# 25 minute Meat Sauce.



## wooleybooger (Feb 23, 2019)

So what did you do for the sauce? Cook some meat and add your favorite bottled sauce. I do it all the time.


----------



## Nik333 (Mar 1, 2015)

Recipe? 😊


----------



## Two Knots (Nov 12, 2011)

wooleybooger said:


> So what did you do for the sauce? Cook some meat and add your favorite bottled sauce.
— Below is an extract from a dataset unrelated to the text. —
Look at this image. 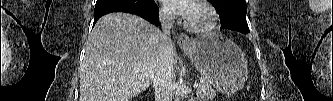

I do it all the time.


 No, not so fast.


----------



## Two Knots (Nov 12, 2011)

Nik333 said:


> Recipe? 😊


First I fry up 3 or 4 cloves of garlic, ( until lightly brown) then add the ground beef and when that’s done I add a big can of plumb tomatoes ( 28 oz) and smash them down with potato masher.

I then add a big jar of prepared sauce. ( 24 oz) To that I add about one cup of a combination of half and half and milk ( if I don’t have half and half I just add milk). The milk takes out the acidity out of the tomatoes and also enhances the flavor.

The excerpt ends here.